Basic accounting principles are the fundamental bedrock concepts of the accountant's profession. Imagine a world where any company could produce a set of financial statements (accounts) without any rules or regulations to govern their preparation. Not exactly a recipe for success you'd say.
So the world has what are known as basic "Generally Accepted Accounting Principles" or GAAP for short.
And in most countries, company law dictates that all organisations must prepare their financial statements based on the GAAP applicable to them. Just take a browse in the business accounting section of your local book shop and you'll find not one, but many books covering these basic accounting principles.
And that's partly because there are such varying types of entities out there. So you could end up having different financial statements for charities (also called not-for-profit organisations), governments, large companies, small companies, public & private companies.

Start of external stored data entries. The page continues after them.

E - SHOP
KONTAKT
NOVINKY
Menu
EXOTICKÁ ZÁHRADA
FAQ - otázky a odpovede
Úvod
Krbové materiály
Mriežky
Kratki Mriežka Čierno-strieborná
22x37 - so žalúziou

Our simple assertion is that the basic accounting principles should apply to all of them, but of course there are exceptions to every rule. As long as certain parties agree, it is possible to prepare the finacial statements without using GAAP - yes, they should still conform to most of the basic accounting principles - but ultimately it's the users of the financial statements that will decide this. These "users" are the "certain parties" we are referring to.

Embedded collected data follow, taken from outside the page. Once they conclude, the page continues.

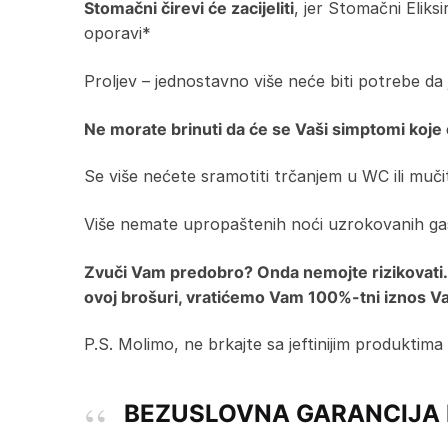
Stomačni čirevi će zacijeliti
, jer Stomačni Eliksi
oporavi*
Proljev – jednostavno više neće biti potrebe da
Ne morate brinuti da će se Vaši simptomi koje 
Se više nećete sramotiti trčanjem u WC ili muči
Više nemate upropaštenih noći uzrokovanih gast
Zvuči Vam predobro? Onda nemojte rizikovati. A
ovoj brošuri, vratićemo Vam 100%-tni iznos Vaš
P.S. Molimo, ne brkajte sa jeftinijim produktima 
BEZUSLOVNA GARANCIJA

But for the vast majority pf public companies they have no choice but to follow GAAP. And if they stray from them, don't disclose that and somehow trick the auditors into missing it (surely not...Enron for anyone??) then the full force of the law could be brought against them.
A key area to understand with GAAP is that - as principles - they are open to interpretation. Another way of looking at it is that while the basic accounting principles will be well known to the accountants they are still only guidelines. Accountants still have to make estimates as to the value of certain items on the balance sheet.
For example, take a company that supplies food to supermarkets. It maintains stock (the food) that it's try to sell to supermarkets. When the company has to prepare its financial statements it has to estimate the value of the stock it still has in its warehouses. Simplistically, you could say that it should be what they paid for it. But what if it's been lying around for a long time? Can they still sell it? If not, then surely the value is less than what they paid for it. That's when the accountant's judgment will come in. Basic accounting principles will tell you to value at the lesser of cost or what you can really sell it for.
And of course this is where the expression "creative accounting" was born from. Taking plain, basic accounting principles and applying them in an unethical way so as to make your financial statements look different from what they should have. And that tricks shareholders, investors, employees and anyone who relies on the accounts into make decisions based on false information. And they can lose a lot of money in the process.